Теперь, когда арена публичной жизни, как кажется, разлагается под воздействием агрессивного маркетинга идей, решение считать себя скорее учителем, нежели публичным интеллектуалом, приня­ли, пусть и с неохотой, и многие другие, помимо Риффа. В случае с Риффом, как и в других случаях, оно кажется связанным с новым акцентом на университете как "сакральном заведении", где накапли­вается и "осторожно" передается "знание для избранных". Такой взгляд на жизнь ума поражает меня своей несовместимостью с заме­чанием Риффа о том, что худший способ защищать культуру – это творить из нее кумира. Он также несовместим с его утверждением, что современные интеллектуалы не должны стремиться стать преем­никами духовенства. Эта позиция выражается в тенденции, направ­ленной на то, чтобы делать религию из культуры, что осуждалось Риффом в его ранних работах, в частности – в великолепной главе о религии в книге Фрейд: ум моралиста.

Нападки Фрейда на религию, подчеркивал Рифф в этой книге, основывались на "неправильном понимании существа религии как социального". Подобно Канту, Фрейд видел в религии "важничанье от имени священного", через что моральному долгу придавался ста­тус божественных заповедей и, таким образом, увековечивались "за­коны культуры". Но религия – это не культура, и лучшие толкователи христианства, как отмечал Рифф, всегда различали "между верой и теми установлениями и установками, посредством которых она пе­редается в каждый данный момент". Так, Кьеркегор "поставил диа­гноз болезни 19-го века" как "смешение религии и культуры", Хрис­та и христианства. Фрейд, с другой стороны, "полагал, что религия –это конформизм", словно ее единственной функцией было гаранти­рование общественного порядка. Для него "христианство всегда оз­начало церковь, социальный институт подавления" – не традицию откровения, которая разоблачала продажность церкви и обвиняла христиан в том, что Божий промысел они уравнивали с людским умыслом. Фрейд, по мнению Риффа, упускал из виду различие меж­ду "пророческим обличением" и "гражданским повиновением".

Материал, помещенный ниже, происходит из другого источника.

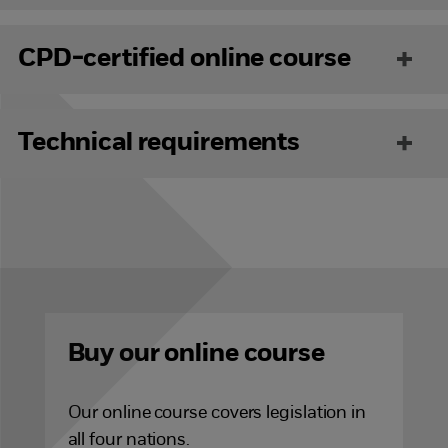
CPD-certified online course
Technical requirements
Buy our online course
Our online
course covers legislation in
all four nations.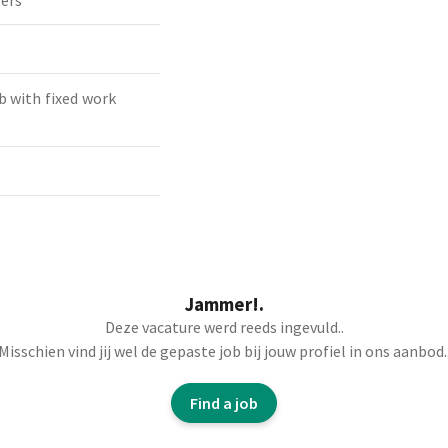
ders
b with fixed work
Jammer!.
Deze vacature werd reeds ingevuld..
orker to strengthen
Misschien vind jij wel de gepaste job bij jouw profiel in ons aanbod.
orting various materials
Find a job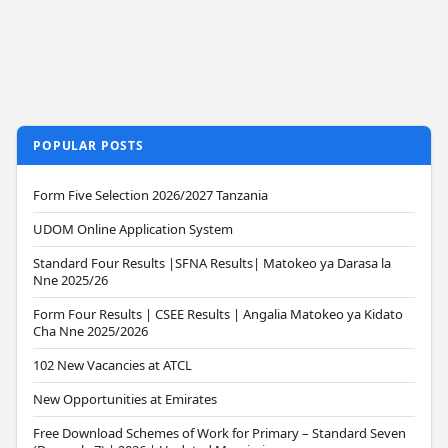
POPULAR POSTS
Form Five Selection 2026/2027 Tanzania
UDOM Online Application System
Standard Four Results |SFNA Results| Matokeo ya Darasa la
Nne 2025/26
Form Four Results | CSEE Results | Angalia Matokeo ya Kidato
Cha Nne 2025/2026
102 New Vacancies at ATCL
New Opportunities at Emirates
Free Download Schemes of Work for Primary – Standard Seven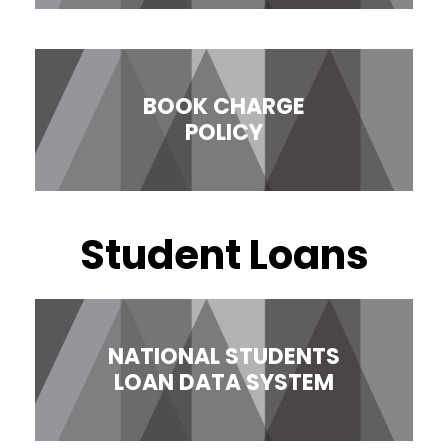
BOOK CHARGE
POLICY
Student Loans
NATIONAL STUDENTS
LOAN DATA SYSTEM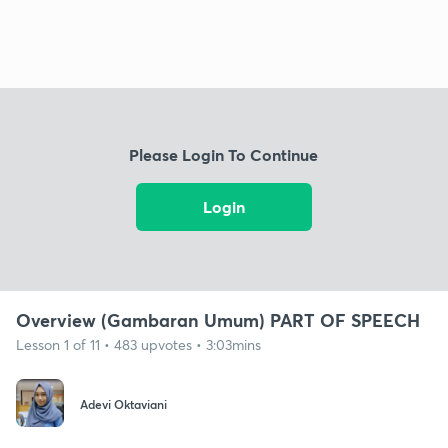
Please Login To Continue
Login
Overview (Gambaran Umum) PART OF SPEECH
Lesson 1 of 11 • 483 upvotes • 3:03mins
Adevi Oktaviani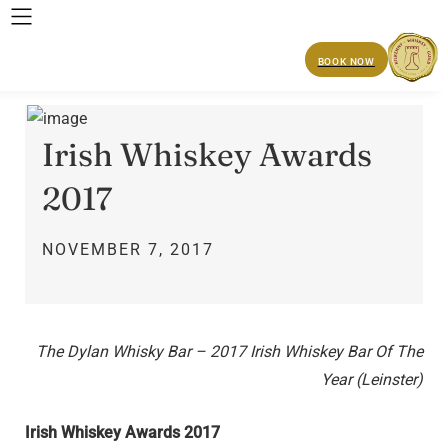
BOOK NOW
Irish Whiskey Awards
2017
NOVEMBER 7, 2017
The Dylan Whisky Bar – 2017 Irish Whiskey Bar Of The
Year (Leinster)
Irish Whiskey Awards 2017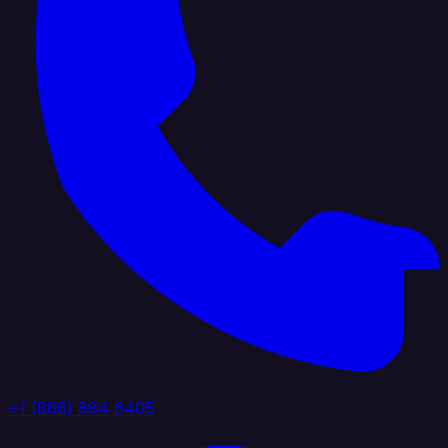
+1 (888) 884 6405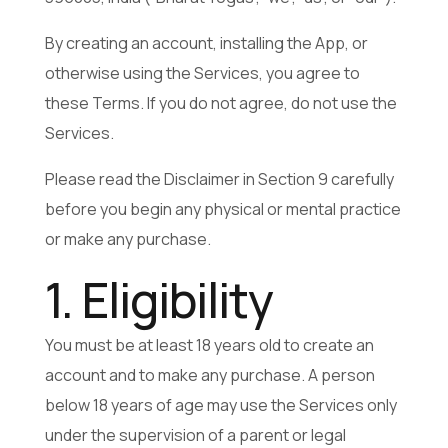
By creating an account, installing the App, or
otherwise using the Services, you agree to
these Terms. If you do not agree, do not use the
Services.
Please read the Disclaimer in Section 9 carefully
before you begin any physical or mental practice
or make any purchase.
1. Eligibility
You must be at least 18 years old to create an
account and to make any purchase. A person
below 18 years of age may use the Services only
under the supervision of a parent or legal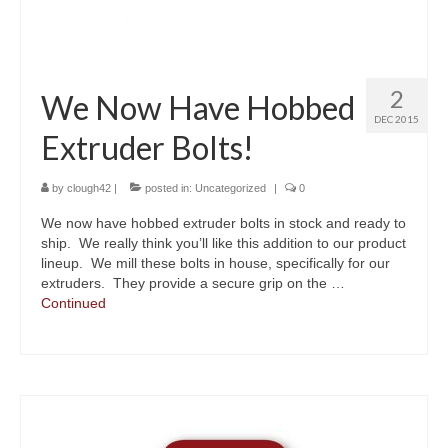
2
We Now Have Hobbed
DEC 2015
Extruder Bolts!
by
clough42
|
posted in:
Uncategorized
|
0
We now have hobbed extruder bolts in stock and ready to
ship. We really think you’ll like this addition to our product
lineup. We mill these bolts in house, specifically for our
extruders. They provide a secure grip on the …
Continued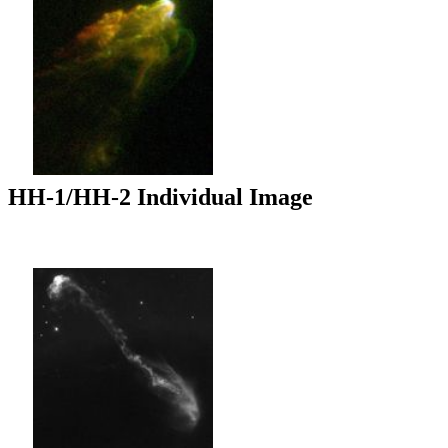
HH-1/HH-2 Individual Image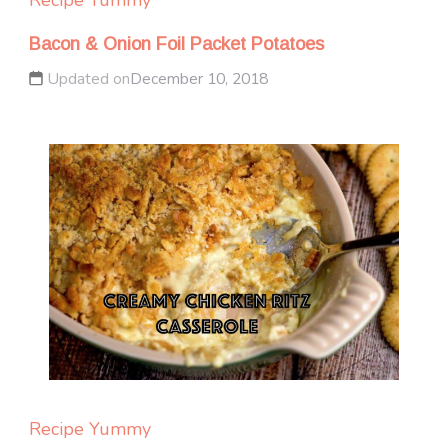
Bacon & Onion Foil Packet Potatoes
Updated on
December 10, 2018
Recipe Yummy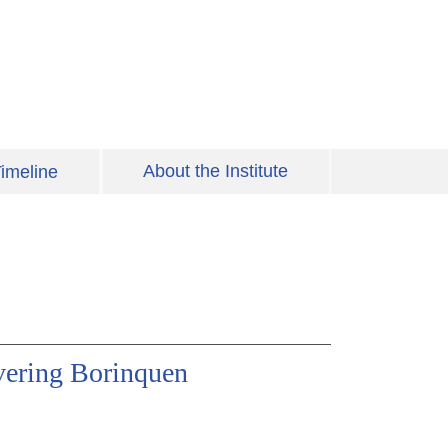
About the Institute
imeline
vering Borinquen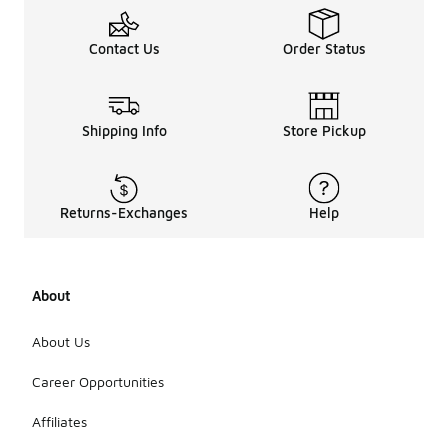
Contact Us
Order Status
Shipping Info
Store Pickup
Returns-Exchanges
Help
About
About Us
Career Opportunities
Affiliates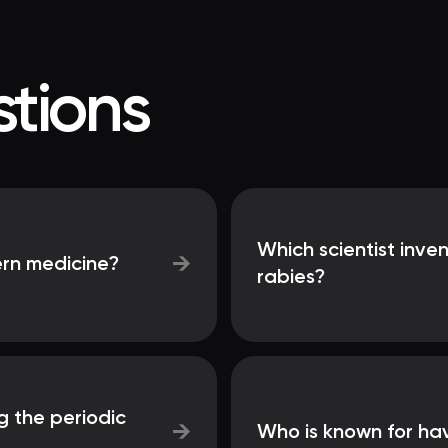
tions
Which scientist inve
→
ern medicine?
rabies?
g the periodic
→
Who is known for ha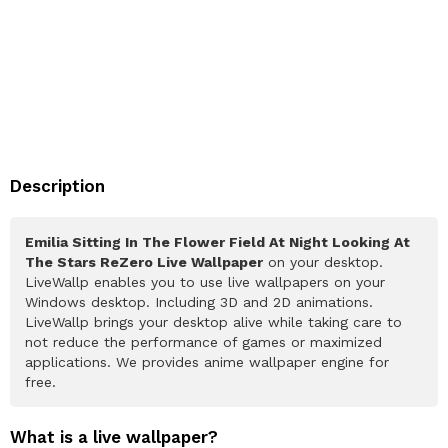
Description
Emilia Sitting In The Flower Field At Night Looking At
The Stars ReZero Live Wallpaper
on your desktop.
LiveWallp enables you to use live wallpapers on your
Windows desktop. Including 3D and 2D animations.
LiveWallp brings your desktop alive while taking care to
not reduce the performance of games or maximized
applications. We provides anime wallpaper engine for
free.
What is a live wallpaper?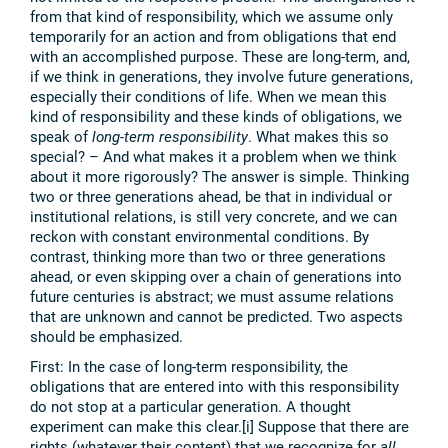
from that kind of responsibility, which we assume only
temporarily for an action and from obligations that end
with an accomplished purpose. These are long-term, and,
if we think in generations, they involve future generations,
especially their conditions of life. When we mean this
kind of responsibility and these kinds of obligations, we
speak of
long-term responsibility
. What makes this so
special? – And what makes it a problem when we think
about it more rigorously? The answer is simple. Thinking
two or three generations ahead, be that in individual or
institutional relations, is still very concrete, and we can
reckon with constant environmental conditions. By
contrast, thinking more than two or three generations
ahead, or even skipping over a chain of generations into
future centuries is abstract; we must assume relations
that are unknown and cannot be predicted. Two aspects
should be emphasized.
First: In the case of long-term responsibility, the
obligations that are entered into with this responsibility
do not stop at a particular generation. A thought
experiment can make this clear.[i] Suppose that there are
rights (whatever their content) that we recognize for
all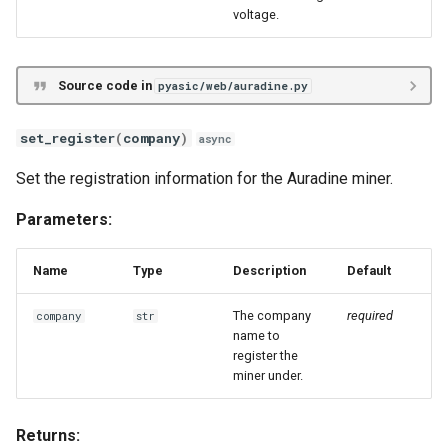
voltage.
Source code in
pyasic/web/auradine.py
set_register
(
company
)
async
Set the registration information for the Auradine miner.
Parameters:
Name
Type
Description
Default
The company
required
company
str
name to
register the
miner under.
Returns: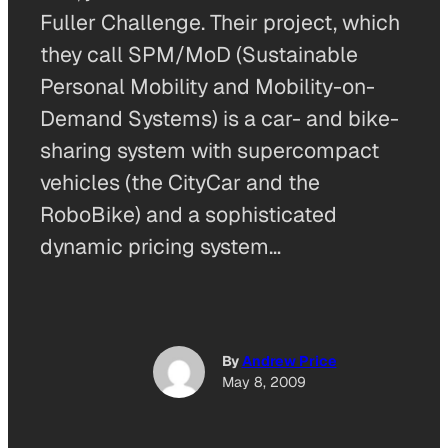
Fuller Challenge. Their project, which
they call SPM/MoD (Sustainable
Personal Mobility and Mobility-on-
Demand Systems) is a car- and bike-
sharing system with supercompact
vehicles (the CityCar and the
RoboBike) and a sophisticated
dynamic pricing system…
By
Andrew Price
May 8, 2009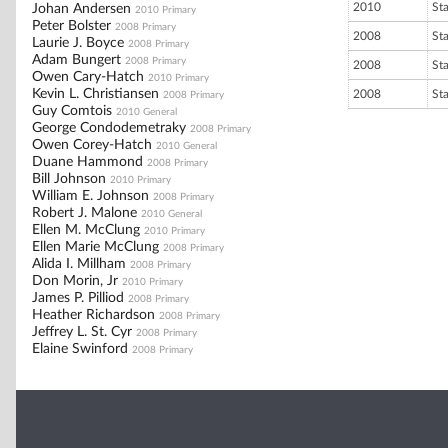
2010
St
Johan Andersen
2010 Primary
Peter Bolster
2008 Primary
2008
St
Laurie J. Boyce
2008 Primary
Adam Bungert
2008 Primary
2008
St
Owen Cary-Hatch
2010 Primary
Kevin L. Christiansen
2008
St
2008 Primary
Guy Comtois
2010 General
George Condodemetraky
2008 Primary
Owen Corey-Hatch
2010 General
Duane Hammond
2008 Primary
Bill Johnson
2010 Primary
William E. Johnson
2008 Primary
Robert J. Malone
2010 General
Ellen M. McClung
2010 Primary
Ellen Marie McClung
2008 Primary
Alida I. Millham
2008 Primary
Don Morin, Jr
2010 Primary
James P. Pilliod
2008 Primary
Heather Richardson
2008 Primary
Jeffrey L. St. Cyr
2008 Primary
Elaine Swinford
2008 Primary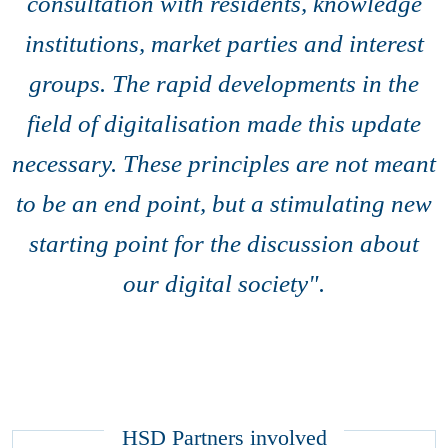
consultation with residents, knowledge
institutions, market parties and interest
groups. The rapid developments in the
field of digitalisation made this update
necessary. These principles are not meant
to be an end point, but a stimulating new
starting point for the discussion about
our digital society".
HSD Partners involved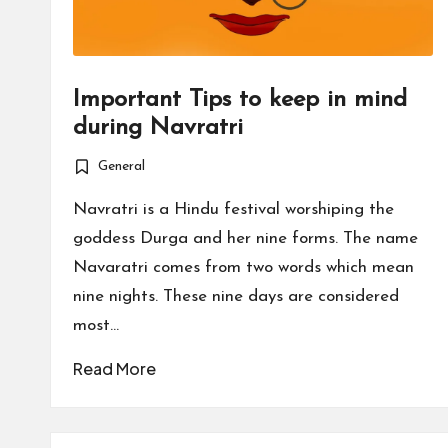
Important Tips to keep in mind
during Navratri
General
Posted
in
Navratri is a Hindu festival worshiping the
goddess Durga and her nine forms. The name
Navaratri comes from two words which mean
nine nights. These nine days are considered
most…
Read More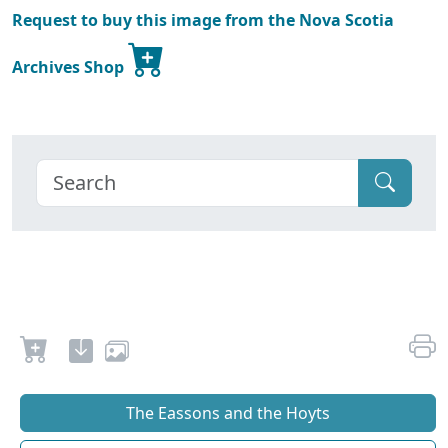
Request to buy this image from the Nova Scotia
Archives Shop
The Eassons and the Hoyts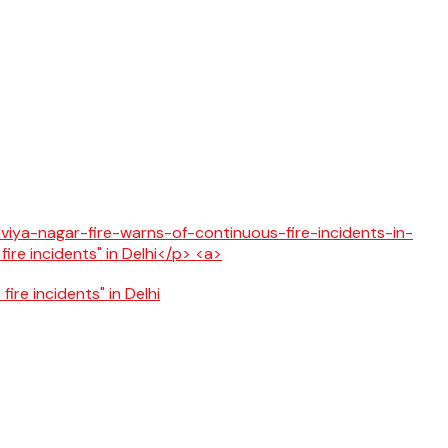
fire incidents" in Delhi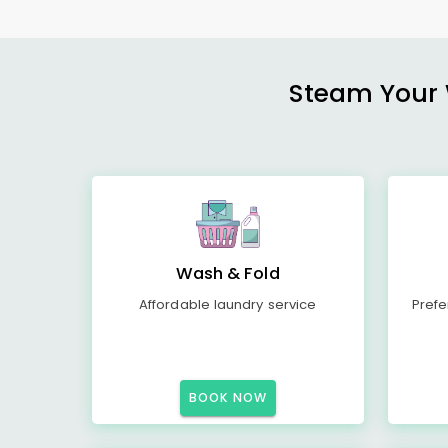
Steam Your W
Wash & Fold
Affordable laundry service
Prefe
BOOK NOW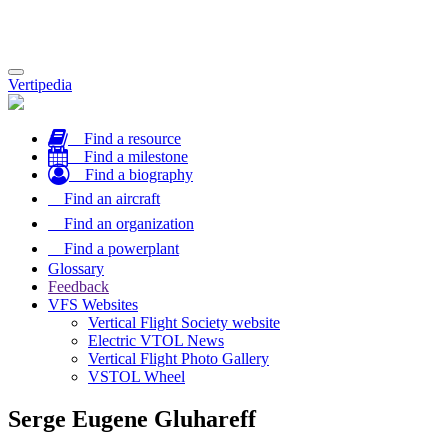
Toggle
Vertipedia
navigation
Find a resource
Find a milestone
Find a biography
Find an aircraft
Find an organization
Find a powerplant
Glossary
Feedback
VFS Websites
Vertical Flight Society website
Electric VTOL News
Vertical Flight Photo Gallery
VSTOL Wheel
Serge Eugene Gluhareff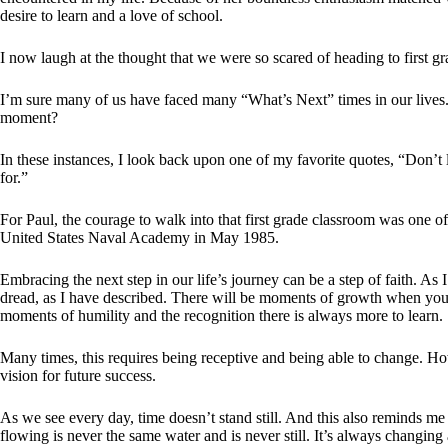
desire to learn and a love of school.
I now laugh at the thought that we were so scared of heading to first gr
I’m sure many of us have faced many “What’s Next” times in our lives
moment?
In these instances, I look back upon one of my favorite quotes, “Don’t
for.”
For Paul, the courage to walk into that first grade classroom was one o
United States Naval Academy in May 1985.
Embracing the next step in our life’s journey can be a step of faith. As I
dread, as I have described. There will be moments of growth when you 
moments of humility and the recognition there is always more to learn.
Many times, this requires being receptive and being able to change. Ho
vision for future success.
As we see every day, time doesn’t stand still. And this also reminds me
flowing is never the same water and is never still. It’s always changin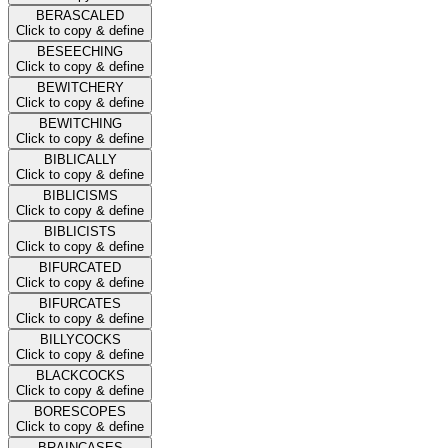
BERASCALED
Click to copy & define
BESEECHING
Click to copy & define
BEWITCHERY
Click to copy & define
BEWITCHING
Click to copy & define
BIBLICALLY
Click to copy & define
BIBLICISMS
Click to copy & define
BIBLICISTS
Click to copy & define
BIFURCATED
Click to copy & define
BIFURCATES
Click to copy & define
BILLYCOCKS
Click to copy & define
BLACKCOCKS
Click to copy & define
BORESCOPES
Click to copy & define
BRAINCASES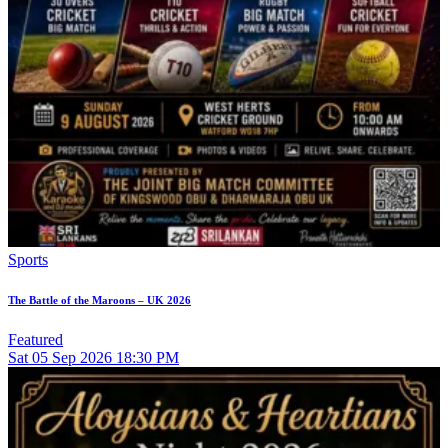
Sports
The Battle of the Maroons – UK 2026
Featured
Sat
05
Sep 2026
18:30 PM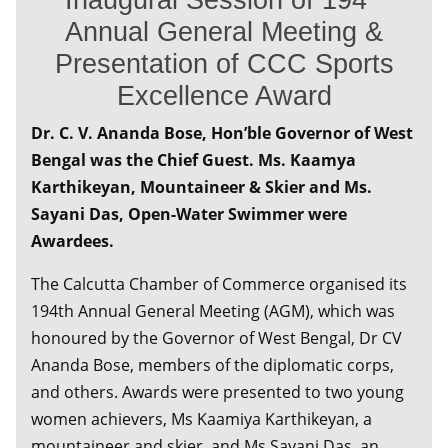
Annual General Meeting &
Presentation of CCC Sports
Excellence Award
Dr. C. V. Ananda Bose, Hon’ble Governor of West
Bengal was the Chief Guest. Ms. Kaamya
Karthikeyan, Mountaineer & Skier and Ms.
Sayani Das, Open-Water Swimmer were
Awardees.
The Calcutta Chamber of Commerce organised its
194th Annual General Meeting (AGM), which was
honoured by the Governor of West Bengal, Dr CV
Ananda Bose, members of the diplomatic corps,
and others. Awards were presented to two young
women achievers, Ms Kaamiya Karthikeyan, a
mountaineer and skier, and Ms Sayani Das, an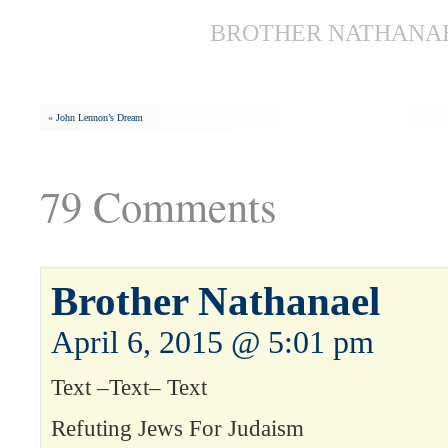
BROTHER NATHANAEL
«
John Lennon’s Dream
79 Comments
Brother Nathanael
April 6, 2015 @ 5:01 pm
Text –Text– Text
Refuting Jews For Judaism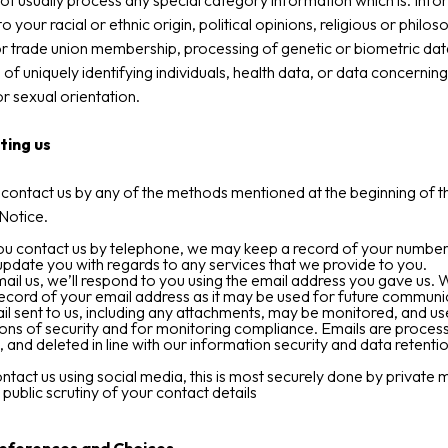
t usually process any special category information which is. Info
to your racial or ethnic origin, political opinions, religious or philos
or trade union membership, processing of genetic or biometric dat
of uniquely identifying individuals, health data, or data concernin
or sexual orientation.
ting us
contact us by any of the methods mentioned at the beginning of th
Notice.
u contact us by telephone, we may keep a record of your number 
pdate you with regards to any services that we provide to you.
mail us, we’ll respond to you using the email address you gave us.
ecord of your email address as it may be used for future communi
l sent to us, including any attachments, may be monitored, and us
ons of security and for monitoring compliance. Emails are proces
, and deleted in line with our information security and data retenti
ontact us using social media, this is most securely done by private
 public scrutiny of your contact details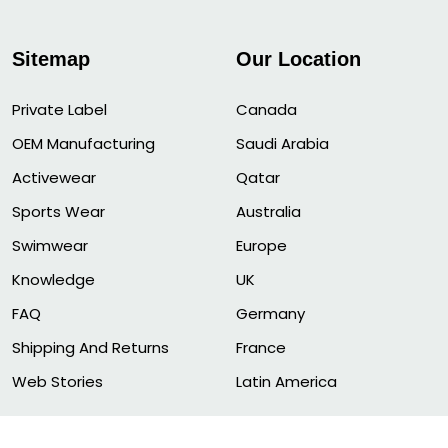
Sitemap
Our Location
Private Label
Canada
OEM Manufacturing
Saudi Arabia
Activewear
Qatar
Sports Wear
Australia
Swimwear
Europe
Knowledge
UK
FAQ
Germany
Shipping And Returns
France
Web Stories
Latin America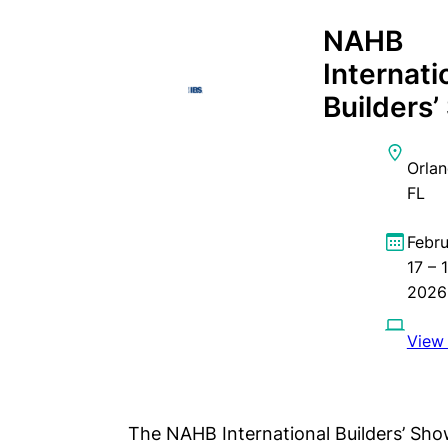
NAHB
Internati
Builders
Orlan
FL
Febr
17 – 
2026
View 
The NAHB International Builders’ Show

В работе Будущее одной иллюзии Фрейд в форме воображае­мого диалога разбирал вопрос, может ли общество прожить без ре­лигии. Его собеседник подчеркивает "прикладную" ценность рели­гии для утверждения морали. Он допускает, что религия – это "мис­тификация", но отстаивает ее необходимость "для защиты культу­ры". Сам Фрейд считал, что сейчас люди могут обойтись без рели­гии, но здесь важно то, что сам вопрос – по мнению Риффа, непра­вильный — им ставится именно таким образом. Вопрос состоит не в том, нужна ли религия, а в том, истинна ли она. Однако со времени выхода Собратьев-учителей Рифф, защищая религию – религию культуры, коли на то пошло, – как необходимый источник общест­венного порядка, начинает все более и более звучать как собеседник Фрейда.